Terraform Skill Comparison: TerraShark vs Alternatives
A detailed comparison between TerraShark and other approaches to LLM-assisted Terraform code generation.
Comparison Overview
| Dimension | TerraShark | terraform-skill | No Skill |
|---|---|---|---|
| SKILL.md activation cost | ~600 tokens | ~4,400 tokens | 0 |
| Reference granularity | 18 focused files | 6 large files | — |
| Token burn per query | Low (load 1-2 small refs) | High (large refs, e.g. 1,126 lines) | 0 |
| Architecture | Failure-mode workflow | Static reference manual | — |
| Diagnoses before generating | Yes (Step 2) | No | No |
| Output contract | Yes — assumptions, tradeoffs, rollback | No | No |
| Migration playbooks | Yes (5 playbooks) | Partial (inline snippets) | No |
| Good/bad/neutral examples | Yes (3 dedicated files) | Inline only | No |
| Do/Don't checklist | Yes (dedicated file) | Inline only | No |
| Compliance framework mapping | ISO 27001, SOC 2, FedRAMP, GDPR, PCI DSS, HIPAA | Partial | No |
| MCP integration guidance | Yes | No | No |
| Hallucination prevention | Core design goal | Not addressed | No |
| Security-first defaults | Built-in | Checklist-style | No |
| CI/CD templates | GitHub Actions, GitLab CI, Atlantis, Infracost | GitHub Actions, GitLab CI, Atlantis | No |
| License | MIT | Apache 2.0 | — |
Architectural Difference
The key difference is architectural.
Static reference approach (terraform-skill and similar): Dumps thousands of tokens into context on every activation, then loads additional reference files that can be over 1,000 lines each. Gives the AI information but never tells it how to think about a problem. No diagnosis step, no risk assessment, no structured output.

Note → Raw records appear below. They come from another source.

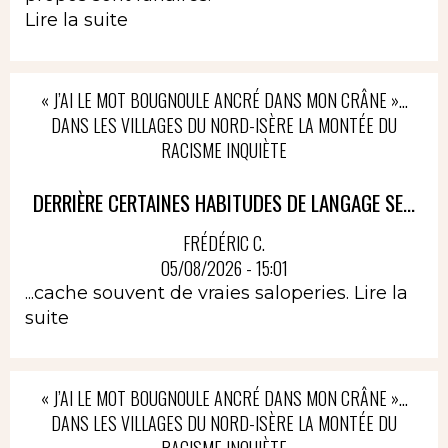
Lire la suite
« J’AI LE MOT BOUGNOULE ANCRÉ DANS MON CRÂNE »…
DANS LES VILLAGES DU NORD-ISÈRE LA MONTÉE DU
RACISME INQUIÈTE
DERRIÈRE CERTAINES HABITUDES DE LANGAGE SE...
FRÉDÉRIC C.
05/08/2026 - 15:01
...cache souvent de vraies saloperies.
Lire la
suite
« J’AI LE MOT BOUGNOULE ANCRÉ DANS MON CRÂNE »…
DANS LES VILLAGES DU NORD-ISÈRE LA MONTÉE DU
RACISME INQUIÈTE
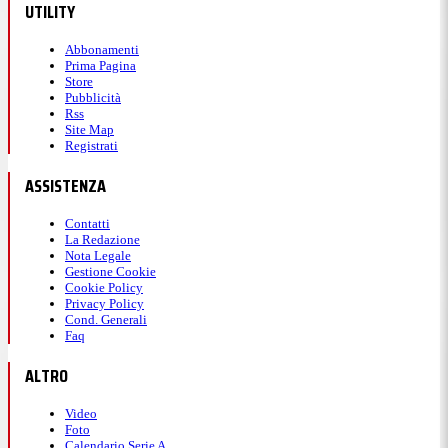
UTILITY
Abbonamenti
Prima Pagina
Store
Pubblicità
Rss
Site Map
Registrati
ASSISTENZA
Contatti
La Redazione
Nota Legale
Gestione Cookie
Cookie Policy
Privacy Policy
Cond. Generali
Faq
ALTRO
Video
Foto
Calendario Serie A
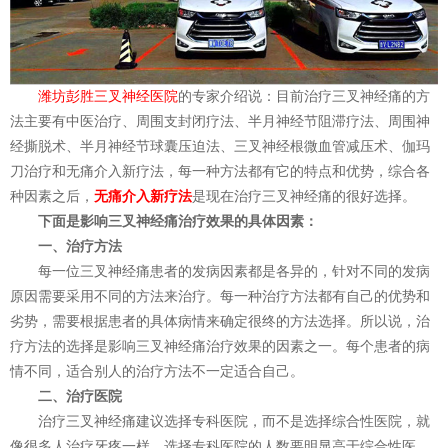
潍坊彭胜三叉神经医院
的专家介绍说：目前治疗三叉神经痛的方
法主要有中医治疗、周围支封闭疗法、半月神经节阻滞疗法、周围神
经撕脱术、半月神经节球囊压迫法、三叉神经根微血管减压术、伽玛
刀治疗和无痛介入新疗法，每一种方法都有它的特点和优势，综合各
种因素之后，
无痛介入新疗法
是现在治疗三叉神经痛的很好选择。
下面是影响三叉神经痛治疗效果的具体因素：
一、治疗方法
每一位三叉神经痛患者的发病因素都是各异的，针对不同的发病
原因需要采用不同的方法来治疗。每一种治疗方法都有自己的优势和
劣势，需要根据患者的具体病情来确定很终的方法选择。所以说，治
疗方法的选择是影响三叉神经痛治疗效果的因素之一。每个患者的病
情不同，适合别人的治疗方法不一定适合自己。
二、治疗医院
治疗三叉神经痛建议选择专科医院，而不是选择综合性医院，就
像很多人治疗牙疼一样，选择专科医院的人数要明显高于综合性医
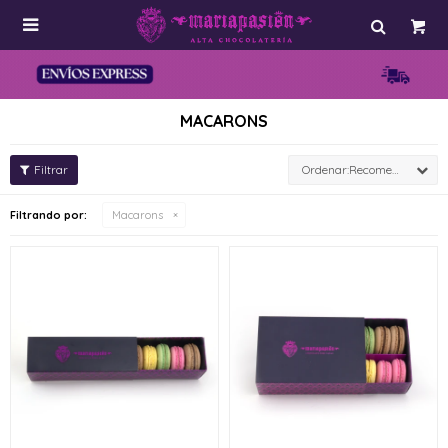

MACARONS
Recomendados
Filtrando por:
Macarons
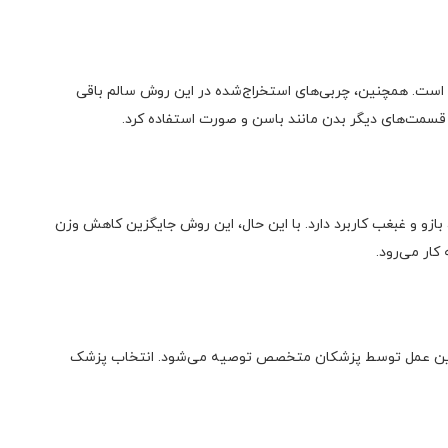
 است. همچنین، چربی‌های استخراج‌شده در این روش سالم باقی
ه قسمت‌های دیگر بدن مانند باسن و صورت استفاده کرد.
بازو و غبغب کاربرد دارد. با این حال، این روش جایگزین کاهش وزن
کار می‌رود.
 این عمل توسط پزشکان متخصص توصیه می‌شود. انتخاب پزشک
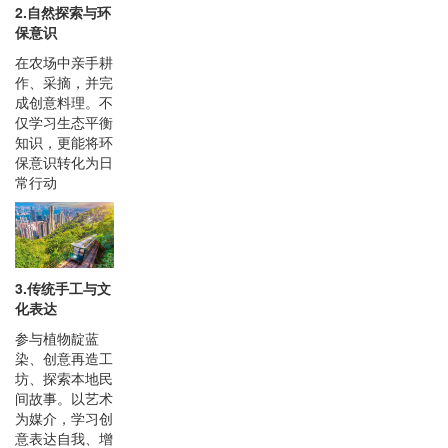
2.自然探索与环
保意识
在农场中亲手耕
作、采摘，并完
成创意料理。不
仅学习生态平衡
知识，更能将环
保意识转化为日
常行动
3.传统手工与文
化表达
参与植物靛蓝
染、创意再造工
坊、探索本地民
间故事。以艺术
为媒介，学习创
意表达自我、增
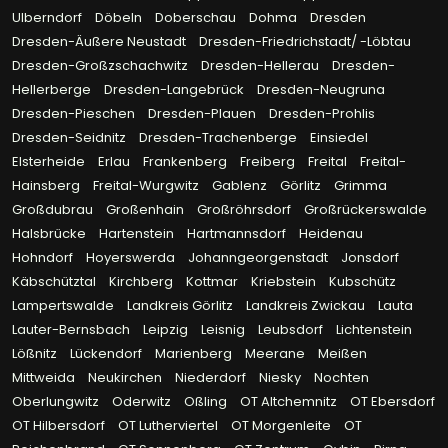
Ulberndorf
Döbeln
Doberschau
Dohma
Dresden
Dresden-Äußere Neustadt
Dresden-Friedrichstadt/ -Löbtau
Dresden-Großzschachwitz
Dresden-Hellerau
Dresden-
Hellerberge
Dresden-Langebrück
Dresden-Neugruna
Dresden-Pieschen
Dresden-Plauen
Dresden-Prohlis
Dresden-Seidnitz
Dresden-Trachenberge
Einsiedel
Elsterheide
Erlau
Frankenberg
Freiberg
Freital
Freital-
Hainsberg
Freital-Wurgwitz
Gablenz
Görlitz
Grimma
Großdubrau
Großenhain
Großröhrsdorf
Großrückerswalde
Halsbrücke
Hartenstein
Hartmannsdorf
Heidenau
Hohndorf
Hoyerswerda
Johanngeorgenstadt
Jonsdorf
Käbschütztal
Kirchberg
Kottmar
Kriebstein
Kubschütz
Lampertswalde
Landkreis Görlitz
Landkreis Zwickau
Lauta
Lauter-Bernsbach
Leipzig
Leisnig
Leubsdorf
Lichtenstein
Lößnitz
Lückendorf
Marienberg
Meerane
Meißen
Mittweida
Neukirchen
Niederdorf
Niesky
Nochten
Oberlungwitz
Oderwitz
Oßling
OT Altchemnitz
OT Ebersdorf
OT Hilbersdorf
OT Lutherviertel
OT Morgenleite
OT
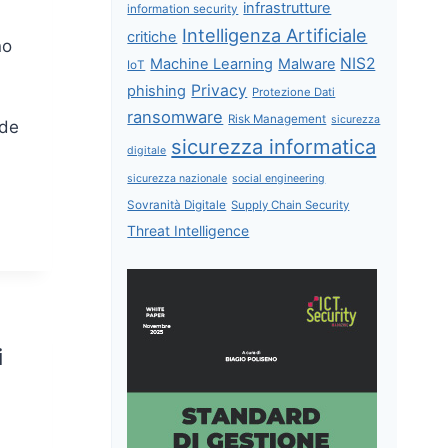
infrastrutture
information security
Intelligenza Artificiale
critiche
no
NIS2
Machine Learning
Malware
IoT
Privacy
phishing
Protezione Dati
ransomware
Risk Management
sicurezza
ede
sicurezza informatica
digitale
sicurezza nazionale
social engineering
Sovranità Digitale
Supply Chain Security
Threat Intelligence
i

Failure-mode workflow (TerraShark): The core SKILL.md is a 79-line operational workflow costing ~600 tokens on activation — over 7x leaner. Forces the AI through a diagnostic sequence: capture context, identify failure modes, load only relevant references, propose fixes with explicit risk controls, validate, and deliver a structured output contract.
Why This Matters
1. Token Efficiency
Static skills burn ~4,400 tokens just to activate, before any reference files. A single reference file like module-patterns.md (1,126 lines, ~7,000 tokens) can double the cost. TerraShark's activation is ~600 tokens, and its 18 granular reference files mean the AI loads only what's needed.
2. Hallucination Prevention
Static skills provide good patterns but never ask the AI to diagnose what could go wrong. TerraShark's Step 2 forces failure-mode identification before any code is generated. Step 4 requires explicit risk controls. Step 7 enforces an output contract.
3. Reference Coverage
TerraShark ships 18 focused reference files covering failure modes, migration playbooks, good/bad/neutral examples, do/don't checklists, compliance framework mappings, and MCP integration. Alternatives typically have fewer, larger files that go deep on some topics but lack migration playbooks, anti-pattern banks, and compliance mappings.
When to Use No Skill
For simple, one-off Terraform questions where the AI's built-in knowledge is sufficient and you don't need:
- Failure mode diagnosis
- Output contracts
- Migration safety
- Compliance evidence
Summary
TerraShark provides 7x leaner activation, a failure-mode-first diagnostic workflow, output contracts, granular references, and LLM-specific hallucination prevention. Its architecture is fundamentally designed for the core use case of LLM-assisted IaC generation.